Golden Corn & Red Lentil Dal

A well-written, flavorful, and highly accessible recipe for a home cook. The timing and cost estimates are accurate, and the instructions flow beautifully from prep to plating. Minor adjustments to the spice sequencing and liquid ratio would perfect the technique.

Score: 9/10

Suggested fixes

  • Move the garam masala to step 6, stirring it in alongside the lime juice and final salt adjustment.
  • Reduce the initial water to 2.5 cups, relying on the 'plus more as needed' instruction if it thickens too much before the corn is cooked.

Issues

  • low / flavor: Garam masala is added at the beginning and simmered for over 20 minutes.
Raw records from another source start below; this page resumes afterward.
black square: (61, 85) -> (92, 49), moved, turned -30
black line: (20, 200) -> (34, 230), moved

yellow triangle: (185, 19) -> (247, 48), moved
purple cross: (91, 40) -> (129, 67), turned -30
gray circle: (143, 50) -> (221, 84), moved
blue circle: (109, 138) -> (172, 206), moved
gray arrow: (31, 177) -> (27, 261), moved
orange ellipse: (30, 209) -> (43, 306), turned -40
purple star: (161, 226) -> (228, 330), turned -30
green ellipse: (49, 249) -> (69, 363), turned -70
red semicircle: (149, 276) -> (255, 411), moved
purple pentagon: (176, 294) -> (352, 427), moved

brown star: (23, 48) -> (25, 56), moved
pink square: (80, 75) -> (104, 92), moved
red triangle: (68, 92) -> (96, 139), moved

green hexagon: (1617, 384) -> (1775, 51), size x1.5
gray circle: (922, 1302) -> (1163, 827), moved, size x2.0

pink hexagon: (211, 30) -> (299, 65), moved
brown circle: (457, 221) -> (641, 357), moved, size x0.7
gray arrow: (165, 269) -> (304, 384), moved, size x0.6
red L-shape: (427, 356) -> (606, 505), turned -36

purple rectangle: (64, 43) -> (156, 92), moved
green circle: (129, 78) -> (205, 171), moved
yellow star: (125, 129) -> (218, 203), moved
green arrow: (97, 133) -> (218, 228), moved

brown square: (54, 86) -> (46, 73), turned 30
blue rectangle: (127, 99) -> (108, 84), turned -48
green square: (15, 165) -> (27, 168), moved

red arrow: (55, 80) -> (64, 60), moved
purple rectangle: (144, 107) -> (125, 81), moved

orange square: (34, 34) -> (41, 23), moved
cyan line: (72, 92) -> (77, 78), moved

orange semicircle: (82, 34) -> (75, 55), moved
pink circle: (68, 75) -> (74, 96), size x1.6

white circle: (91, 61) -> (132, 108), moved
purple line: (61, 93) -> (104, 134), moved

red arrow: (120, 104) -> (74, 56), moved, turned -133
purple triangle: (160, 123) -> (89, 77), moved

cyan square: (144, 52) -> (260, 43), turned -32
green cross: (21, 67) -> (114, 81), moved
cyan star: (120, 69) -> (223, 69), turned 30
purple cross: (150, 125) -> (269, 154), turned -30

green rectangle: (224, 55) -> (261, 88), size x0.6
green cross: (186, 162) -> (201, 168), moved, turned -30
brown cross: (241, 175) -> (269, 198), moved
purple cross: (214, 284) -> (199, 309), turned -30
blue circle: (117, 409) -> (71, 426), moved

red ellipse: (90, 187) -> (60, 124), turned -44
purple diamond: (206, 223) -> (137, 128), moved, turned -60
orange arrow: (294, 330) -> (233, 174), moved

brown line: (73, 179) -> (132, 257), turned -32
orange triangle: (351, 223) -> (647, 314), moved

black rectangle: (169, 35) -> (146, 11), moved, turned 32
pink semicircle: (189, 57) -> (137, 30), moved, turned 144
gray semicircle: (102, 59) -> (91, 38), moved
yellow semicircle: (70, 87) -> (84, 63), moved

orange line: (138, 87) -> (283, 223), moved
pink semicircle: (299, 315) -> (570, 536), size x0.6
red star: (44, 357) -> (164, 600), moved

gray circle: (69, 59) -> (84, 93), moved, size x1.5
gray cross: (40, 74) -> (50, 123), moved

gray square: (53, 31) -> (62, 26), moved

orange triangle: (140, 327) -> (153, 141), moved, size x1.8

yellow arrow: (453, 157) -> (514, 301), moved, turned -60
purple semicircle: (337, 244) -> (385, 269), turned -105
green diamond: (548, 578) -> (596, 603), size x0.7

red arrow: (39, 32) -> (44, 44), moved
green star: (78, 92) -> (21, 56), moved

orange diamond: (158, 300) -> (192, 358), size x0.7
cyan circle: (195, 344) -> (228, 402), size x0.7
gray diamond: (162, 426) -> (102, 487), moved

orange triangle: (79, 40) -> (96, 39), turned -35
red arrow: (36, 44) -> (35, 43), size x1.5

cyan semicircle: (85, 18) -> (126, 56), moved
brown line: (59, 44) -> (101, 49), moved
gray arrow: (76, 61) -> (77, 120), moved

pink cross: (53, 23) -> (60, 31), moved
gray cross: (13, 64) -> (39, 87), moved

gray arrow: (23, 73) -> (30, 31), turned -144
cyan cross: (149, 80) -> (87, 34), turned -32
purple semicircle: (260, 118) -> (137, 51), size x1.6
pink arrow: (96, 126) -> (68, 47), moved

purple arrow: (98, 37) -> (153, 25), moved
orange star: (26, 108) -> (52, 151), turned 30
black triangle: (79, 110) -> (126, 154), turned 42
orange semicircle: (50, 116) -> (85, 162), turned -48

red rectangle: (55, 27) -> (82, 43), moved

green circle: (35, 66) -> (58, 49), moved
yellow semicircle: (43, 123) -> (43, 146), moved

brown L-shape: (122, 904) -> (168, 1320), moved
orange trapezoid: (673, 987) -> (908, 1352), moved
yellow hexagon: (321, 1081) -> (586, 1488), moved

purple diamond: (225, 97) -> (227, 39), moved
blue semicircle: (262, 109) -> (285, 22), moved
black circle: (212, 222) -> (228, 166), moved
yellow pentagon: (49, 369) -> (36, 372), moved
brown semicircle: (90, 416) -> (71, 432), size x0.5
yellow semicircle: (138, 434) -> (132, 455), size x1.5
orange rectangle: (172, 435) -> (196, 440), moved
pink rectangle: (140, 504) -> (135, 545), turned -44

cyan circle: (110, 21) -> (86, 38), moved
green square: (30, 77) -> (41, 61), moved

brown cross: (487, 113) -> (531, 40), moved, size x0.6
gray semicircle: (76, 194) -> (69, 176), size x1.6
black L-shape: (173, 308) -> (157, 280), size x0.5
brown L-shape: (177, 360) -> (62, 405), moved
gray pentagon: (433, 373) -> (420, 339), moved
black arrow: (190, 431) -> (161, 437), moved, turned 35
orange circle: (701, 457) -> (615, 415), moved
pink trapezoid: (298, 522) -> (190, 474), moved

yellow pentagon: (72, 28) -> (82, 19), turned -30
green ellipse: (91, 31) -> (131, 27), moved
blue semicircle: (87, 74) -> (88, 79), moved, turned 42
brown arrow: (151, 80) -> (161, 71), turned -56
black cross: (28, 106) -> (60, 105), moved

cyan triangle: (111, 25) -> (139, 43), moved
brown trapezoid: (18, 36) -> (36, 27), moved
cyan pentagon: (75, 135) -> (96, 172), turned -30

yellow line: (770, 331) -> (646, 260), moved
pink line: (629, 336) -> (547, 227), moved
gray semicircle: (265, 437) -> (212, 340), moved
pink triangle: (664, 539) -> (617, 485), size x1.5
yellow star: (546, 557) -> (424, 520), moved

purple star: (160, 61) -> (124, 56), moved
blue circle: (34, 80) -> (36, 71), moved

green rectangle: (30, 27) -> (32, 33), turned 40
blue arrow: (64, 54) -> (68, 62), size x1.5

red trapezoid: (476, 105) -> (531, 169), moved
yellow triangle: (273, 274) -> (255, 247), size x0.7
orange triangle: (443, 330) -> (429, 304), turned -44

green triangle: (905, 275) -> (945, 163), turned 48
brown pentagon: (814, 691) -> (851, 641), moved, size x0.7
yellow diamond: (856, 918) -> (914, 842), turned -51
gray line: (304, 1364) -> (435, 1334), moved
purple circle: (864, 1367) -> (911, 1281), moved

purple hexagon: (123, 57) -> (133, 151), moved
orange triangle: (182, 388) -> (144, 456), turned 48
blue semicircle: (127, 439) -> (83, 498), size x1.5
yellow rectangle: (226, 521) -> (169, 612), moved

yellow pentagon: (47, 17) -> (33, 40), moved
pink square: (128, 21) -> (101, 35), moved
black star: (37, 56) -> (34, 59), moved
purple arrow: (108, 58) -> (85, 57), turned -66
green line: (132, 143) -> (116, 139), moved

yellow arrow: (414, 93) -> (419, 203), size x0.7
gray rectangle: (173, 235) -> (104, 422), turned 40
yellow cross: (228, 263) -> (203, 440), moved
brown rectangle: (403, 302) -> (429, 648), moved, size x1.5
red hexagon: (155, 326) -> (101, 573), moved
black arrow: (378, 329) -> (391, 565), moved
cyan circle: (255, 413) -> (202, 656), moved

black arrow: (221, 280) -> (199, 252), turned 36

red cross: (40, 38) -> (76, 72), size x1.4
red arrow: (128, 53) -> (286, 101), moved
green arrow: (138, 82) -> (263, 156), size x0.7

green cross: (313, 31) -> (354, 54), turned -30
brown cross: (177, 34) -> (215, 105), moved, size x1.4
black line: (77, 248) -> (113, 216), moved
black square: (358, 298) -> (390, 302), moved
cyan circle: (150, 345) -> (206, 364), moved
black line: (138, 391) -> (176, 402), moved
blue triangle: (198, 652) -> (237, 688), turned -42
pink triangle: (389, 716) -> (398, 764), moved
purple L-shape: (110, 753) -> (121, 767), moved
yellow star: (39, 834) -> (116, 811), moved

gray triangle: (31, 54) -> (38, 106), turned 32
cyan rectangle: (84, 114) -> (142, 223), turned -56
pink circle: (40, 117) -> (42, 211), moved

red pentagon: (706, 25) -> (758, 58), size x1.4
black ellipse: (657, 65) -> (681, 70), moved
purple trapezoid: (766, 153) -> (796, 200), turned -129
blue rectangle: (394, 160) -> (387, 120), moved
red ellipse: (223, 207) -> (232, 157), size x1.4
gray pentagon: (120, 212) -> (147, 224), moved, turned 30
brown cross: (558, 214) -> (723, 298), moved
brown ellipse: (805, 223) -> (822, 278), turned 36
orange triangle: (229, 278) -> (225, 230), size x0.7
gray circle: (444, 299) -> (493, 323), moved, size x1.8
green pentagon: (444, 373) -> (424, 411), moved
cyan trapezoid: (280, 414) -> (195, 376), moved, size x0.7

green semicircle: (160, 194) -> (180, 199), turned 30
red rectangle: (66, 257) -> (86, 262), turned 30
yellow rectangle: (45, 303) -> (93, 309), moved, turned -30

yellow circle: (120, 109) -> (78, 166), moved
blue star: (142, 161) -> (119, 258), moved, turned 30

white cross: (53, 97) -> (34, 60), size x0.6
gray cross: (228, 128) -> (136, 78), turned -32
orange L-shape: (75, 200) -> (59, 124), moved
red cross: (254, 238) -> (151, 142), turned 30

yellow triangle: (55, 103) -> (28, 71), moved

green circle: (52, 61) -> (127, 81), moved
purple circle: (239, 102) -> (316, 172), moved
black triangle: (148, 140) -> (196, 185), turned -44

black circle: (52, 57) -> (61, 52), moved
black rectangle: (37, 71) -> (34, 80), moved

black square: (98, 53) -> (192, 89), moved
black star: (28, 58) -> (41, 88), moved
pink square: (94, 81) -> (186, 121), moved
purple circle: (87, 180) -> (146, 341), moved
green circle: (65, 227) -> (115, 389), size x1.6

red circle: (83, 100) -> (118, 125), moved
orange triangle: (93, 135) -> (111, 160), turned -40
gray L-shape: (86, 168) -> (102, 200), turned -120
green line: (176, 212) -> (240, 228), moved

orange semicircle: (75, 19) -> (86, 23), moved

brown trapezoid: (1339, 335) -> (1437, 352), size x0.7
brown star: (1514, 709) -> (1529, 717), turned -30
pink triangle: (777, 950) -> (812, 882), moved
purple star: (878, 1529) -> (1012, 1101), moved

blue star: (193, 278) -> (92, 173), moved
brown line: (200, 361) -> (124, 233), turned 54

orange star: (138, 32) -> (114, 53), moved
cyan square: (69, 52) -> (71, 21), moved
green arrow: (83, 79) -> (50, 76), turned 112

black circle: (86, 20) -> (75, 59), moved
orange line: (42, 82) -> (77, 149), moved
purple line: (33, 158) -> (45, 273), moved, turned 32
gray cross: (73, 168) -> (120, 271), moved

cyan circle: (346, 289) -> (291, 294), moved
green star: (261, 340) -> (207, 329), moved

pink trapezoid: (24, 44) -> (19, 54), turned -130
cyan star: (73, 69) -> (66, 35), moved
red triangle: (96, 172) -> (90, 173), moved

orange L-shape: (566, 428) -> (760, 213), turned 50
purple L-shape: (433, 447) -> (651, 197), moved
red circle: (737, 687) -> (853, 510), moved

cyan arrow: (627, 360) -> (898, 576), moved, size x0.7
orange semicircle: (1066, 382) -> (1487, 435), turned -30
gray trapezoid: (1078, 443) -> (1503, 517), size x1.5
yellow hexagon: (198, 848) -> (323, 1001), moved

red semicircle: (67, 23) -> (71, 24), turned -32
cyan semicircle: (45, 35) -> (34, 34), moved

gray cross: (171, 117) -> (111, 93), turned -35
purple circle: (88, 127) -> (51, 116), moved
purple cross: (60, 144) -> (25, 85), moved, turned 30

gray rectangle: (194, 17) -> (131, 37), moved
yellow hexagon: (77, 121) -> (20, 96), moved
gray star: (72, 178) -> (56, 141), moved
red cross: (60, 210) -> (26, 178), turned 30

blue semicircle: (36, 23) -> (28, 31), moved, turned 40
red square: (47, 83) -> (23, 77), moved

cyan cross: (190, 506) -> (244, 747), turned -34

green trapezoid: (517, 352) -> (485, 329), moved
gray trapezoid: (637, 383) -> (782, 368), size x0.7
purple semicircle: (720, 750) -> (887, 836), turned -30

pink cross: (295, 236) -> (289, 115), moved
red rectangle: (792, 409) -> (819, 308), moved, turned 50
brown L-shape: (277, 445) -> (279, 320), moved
Its delicate, volatile aromatics are best preserved when stirred in at the end of cooking.
  • low / ingredient_usage: 3 cups of water to 3/4 cup red lentils is a 4:1 ratio, which is slightly high and may result in a soupier dal. A standard dal ratio is closer to 3:1.

Strengths

  • Accurate cook time that realistically accounts for prep, active cooking, and resting.
  • Prep steps are logically front-loaded into a single instruction, making the active cooking stress-free.
  • Excellent flavor balance utilizing proper acid application (lime off-heat) to brighten the earthy lentils and sweet corn.